| EXERCISE DIRECTIONS |
Pictures should not appear in the copy; the records themselves must be written out exactly.

| SUPPLIED MATERIAL |
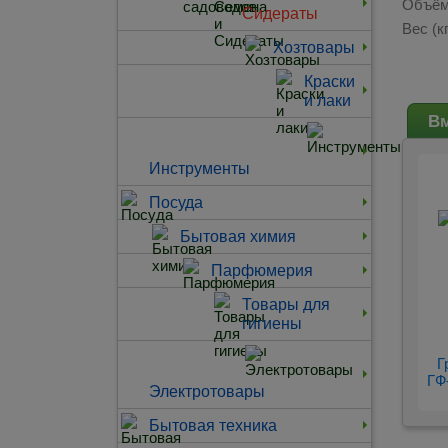
Объём
Сидераты
Вес (кг
Хозтовары
Краски
и лаки
Вм
Инструменты
Посуда
Бытовая химия
Парфюмерия
Товары для
гигиены
Г
ГФ-
Электротовары
Бытовая техника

| ANSWER TO THIS EXERCISE |
Объём
Сидераты
Вес (кг
Хозтовары
Краски
и лаки
Вм
Инструменты
Посуда
Бытовая химия
Парфюмерия
Товары для
гигиены
Г
ГФ-
Электротовары
Бытовая техника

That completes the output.